PROBLEM DETAILS:
Below is a block of records. Copy every line in it that contains the word "Underarm".

** STORED DATA follows **

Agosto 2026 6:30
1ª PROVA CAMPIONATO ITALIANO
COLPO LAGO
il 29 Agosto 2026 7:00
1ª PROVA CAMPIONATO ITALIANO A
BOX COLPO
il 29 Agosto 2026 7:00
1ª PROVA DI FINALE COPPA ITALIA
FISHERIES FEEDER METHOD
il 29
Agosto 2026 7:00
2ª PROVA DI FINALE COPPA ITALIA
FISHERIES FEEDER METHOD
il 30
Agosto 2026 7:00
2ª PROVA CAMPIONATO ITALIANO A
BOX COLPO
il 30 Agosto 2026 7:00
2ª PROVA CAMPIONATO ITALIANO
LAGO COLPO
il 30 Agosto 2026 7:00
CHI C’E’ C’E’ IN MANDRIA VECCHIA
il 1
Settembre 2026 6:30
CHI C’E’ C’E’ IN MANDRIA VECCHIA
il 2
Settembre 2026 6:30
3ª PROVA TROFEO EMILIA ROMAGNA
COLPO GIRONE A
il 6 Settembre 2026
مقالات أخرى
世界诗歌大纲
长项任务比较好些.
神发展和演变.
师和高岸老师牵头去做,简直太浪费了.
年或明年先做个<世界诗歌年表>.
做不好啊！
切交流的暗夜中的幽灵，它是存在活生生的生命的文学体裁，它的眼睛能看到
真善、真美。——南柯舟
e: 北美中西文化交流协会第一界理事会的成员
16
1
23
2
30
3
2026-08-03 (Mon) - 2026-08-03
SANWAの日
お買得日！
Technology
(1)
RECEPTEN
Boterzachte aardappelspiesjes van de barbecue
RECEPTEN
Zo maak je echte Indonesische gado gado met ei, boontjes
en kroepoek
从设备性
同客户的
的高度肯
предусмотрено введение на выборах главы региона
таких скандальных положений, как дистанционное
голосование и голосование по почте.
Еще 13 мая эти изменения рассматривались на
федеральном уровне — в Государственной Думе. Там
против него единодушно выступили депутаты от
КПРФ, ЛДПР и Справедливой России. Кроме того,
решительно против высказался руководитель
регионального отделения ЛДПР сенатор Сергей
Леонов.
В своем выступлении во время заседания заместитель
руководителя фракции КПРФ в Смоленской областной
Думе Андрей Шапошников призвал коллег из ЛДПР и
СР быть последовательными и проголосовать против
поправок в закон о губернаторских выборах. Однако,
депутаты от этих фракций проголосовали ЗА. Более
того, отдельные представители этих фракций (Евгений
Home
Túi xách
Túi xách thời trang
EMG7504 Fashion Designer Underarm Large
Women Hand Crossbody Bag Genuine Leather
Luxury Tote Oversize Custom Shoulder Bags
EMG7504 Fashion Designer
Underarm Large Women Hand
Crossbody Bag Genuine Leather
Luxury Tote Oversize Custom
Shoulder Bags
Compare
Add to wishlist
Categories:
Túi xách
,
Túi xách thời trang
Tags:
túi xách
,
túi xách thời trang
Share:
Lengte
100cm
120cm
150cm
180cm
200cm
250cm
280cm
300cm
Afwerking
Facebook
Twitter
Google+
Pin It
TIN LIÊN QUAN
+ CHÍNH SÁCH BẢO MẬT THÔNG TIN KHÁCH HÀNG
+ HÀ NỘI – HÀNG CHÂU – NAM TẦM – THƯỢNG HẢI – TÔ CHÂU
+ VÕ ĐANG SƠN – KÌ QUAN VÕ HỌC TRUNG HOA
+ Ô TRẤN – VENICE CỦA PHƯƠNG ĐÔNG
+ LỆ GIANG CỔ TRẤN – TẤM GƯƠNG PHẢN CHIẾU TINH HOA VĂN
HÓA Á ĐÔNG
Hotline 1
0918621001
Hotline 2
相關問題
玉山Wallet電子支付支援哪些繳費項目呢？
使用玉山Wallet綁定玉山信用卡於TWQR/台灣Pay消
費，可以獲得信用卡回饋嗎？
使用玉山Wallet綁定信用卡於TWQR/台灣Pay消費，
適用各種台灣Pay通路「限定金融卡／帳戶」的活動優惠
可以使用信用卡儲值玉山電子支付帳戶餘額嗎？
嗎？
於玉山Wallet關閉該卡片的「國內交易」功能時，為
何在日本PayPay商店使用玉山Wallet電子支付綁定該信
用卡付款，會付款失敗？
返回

** End of STORED DATA **

RESULT FOR THIS TASK:
EMG7504 Fashion Designer Underarm Large
Underarm Large Women Hand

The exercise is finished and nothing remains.